[[ Materials provided open ]]
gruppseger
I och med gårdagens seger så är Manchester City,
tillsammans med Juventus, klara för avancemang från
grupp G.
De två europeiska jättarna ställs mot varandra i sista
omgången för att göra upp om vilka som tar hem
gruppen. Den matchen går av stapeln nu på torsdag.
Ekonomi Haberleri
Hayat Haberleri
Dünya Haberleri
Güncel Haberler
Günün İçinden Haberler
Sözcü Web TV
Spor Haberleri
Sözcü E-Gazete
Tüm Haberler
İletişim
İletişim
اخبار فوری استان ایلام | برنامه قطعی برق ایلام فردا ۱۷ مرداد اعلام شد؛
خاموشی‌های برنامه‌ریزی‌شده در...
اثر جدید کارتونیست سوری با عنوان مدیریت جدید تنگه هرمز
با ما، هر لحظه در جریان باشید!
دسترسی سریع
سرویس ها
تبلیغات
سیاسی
[[ Materials provided closed ]]
[[ Materials provided open ]]
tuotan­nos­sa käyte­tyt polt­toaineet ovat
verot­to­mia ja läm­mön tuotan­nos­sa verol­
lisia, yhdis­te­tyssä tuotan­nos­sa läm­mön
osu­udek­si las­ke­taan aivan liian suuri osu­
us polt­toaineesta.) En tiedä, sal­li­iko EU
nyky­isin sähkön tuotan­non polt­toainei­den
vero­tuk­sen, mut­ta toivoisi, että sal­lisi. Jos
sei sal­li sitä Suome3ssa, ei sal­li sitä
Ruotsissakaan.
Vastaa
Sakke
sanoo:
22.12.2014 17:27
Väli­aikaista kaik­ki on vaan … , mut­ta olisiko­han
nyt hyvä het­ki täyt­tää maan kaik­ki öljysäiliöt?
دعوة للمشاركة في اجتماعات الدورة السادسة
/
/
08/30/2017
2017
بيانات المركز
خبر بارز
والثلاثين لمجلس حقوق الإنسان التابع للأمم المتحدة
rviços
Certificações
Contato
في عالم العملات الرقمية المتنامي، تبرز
[[ Materials provided closed ]]
The response should be the listing above, limited to the lines between the one holding "lisia, yhdis­te­tyssä tuotan­nos­sa läm­mön" and the one holding "في عالم العملات الرقمية المتنامي، تبرز", inclusive, reproduced exactly.

lisia, yhdis­te­tyssä tuotan­nos­sa läm­mön
osu­udek­si las­ke­taan aivan liian suuri osu­
us polt­toaineesta.) En tiedä, sal­li­iko EU
nyky­isin sähkön tuotan­non polt­toainei­den
vero­tuk­sen, mut­ta toivoisi, että sal­lisi. Jos
sei sal­li sitä Suome3ssa, ei sal­li sitä
Ruotsissakaan.
Vastaa
Sakke
sanoo:
22.12.2014 17:27
Väli­aikaista kaik­ki on vaan … , mut­ta olisiko­han
nyt hyvä het­ki täyt­tää maan kaik­ki öljysäiliöt?
دعوة للمشاركة في اجتماعات الدورة السادسة
/
/
08/30/2017
2017
بيانات المركز
خبر بارز
والثلاثين لمجلس حقوق الإنسان التابع للأمم المتحدة
rviços
Certificações
Contato
في عالم العملات الرقمية المتنامي، تبرز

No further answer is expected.